Earliest, Most Vivid Memory

I have not read a lot of books about writing. I own a lot of them, but aside from Stephen King’s On Writing, I think a majority of them are unread. I may or may not own Anne Lamott’s Bird by Bird, though according to my GoodReads I read it in 2007. Darling Ones, I’m pretty sure that’s a big, fat lie. As, I’ve begun listening to the audiobook version of it from the library and this all brand-new information.

So much brand-new information that I had to google Anne Lamott to see if she’s as goofy-looking as she claims. Aside from the unfortunate white woman dreads she sports, she seems perfectly fine to me.

Right now she’s going on and on about how great a likable narrators are. It was boring and I disagreed so I turned it off.

Instead, I came here to do one of the things she suggests — writing down everything you ever remember.

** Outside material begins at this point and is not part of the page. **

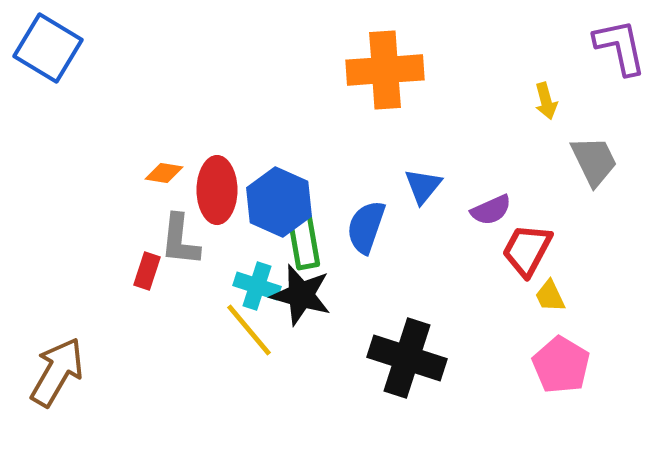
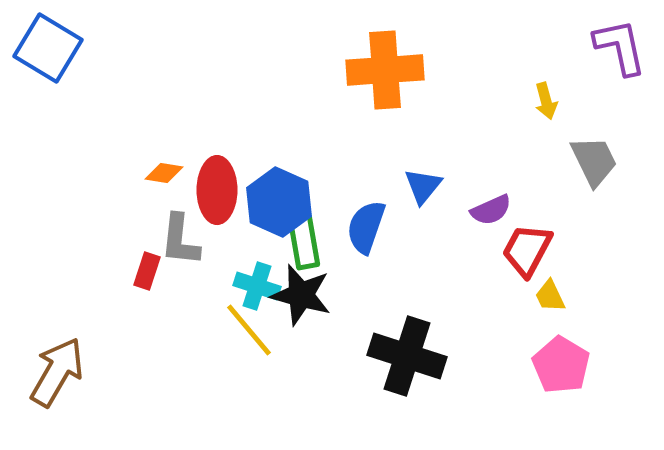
black cross: moved 2 px up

My earliest, most vivid memory is my cousin Colleen’s funeral. She died in July 1976 at the age of 17 from bone cancer. I was four. I remember she wore yellow in her casket, and my dad picked me up so I could see her lying there. I remember that I wore purple polyester pants, with a weird faux crease thing down the front of each leg. The top was fuzzy, but not a sweater, and I think it had a drawing of a Mexican man (maybe men) in a sombrero and a donkey on it. Seriously, what the fuck was my mom thinking? I’m sure she got it at KMart. I’m pretty sure 99.9% of all my clothing came from KMart until I was in 8th grade and had outgrown all KMart had to offer. I mean that in a literal sense. I was 6’1″ in 8th grade.

The other thing I remember about my cousin’s Colleen’s funeral is running around the luncheon portion with my cousin Wendy, Colleen’s youngest sister, who would have been five. In my memory, someone stopped us from laughing and running and chastised us. We didn’t understand the solemnity of the day. Not even close.